►

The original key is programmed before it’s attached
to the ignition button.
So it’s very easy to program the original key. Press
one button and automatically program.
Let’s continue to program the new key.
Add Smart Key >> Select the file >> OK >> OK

◄

### EXERCISE PROMPT:
Retype all the data. Nothing may be left out or altered.

### COMPLETED TASK:
The original key is programmed before it’s attached
to the ignition button.
So it’s very easy to program the original key. Press
one button and automatically program.
Let’s continue to program the new key.
Add Smart Key >> Select the file >> OK >> OK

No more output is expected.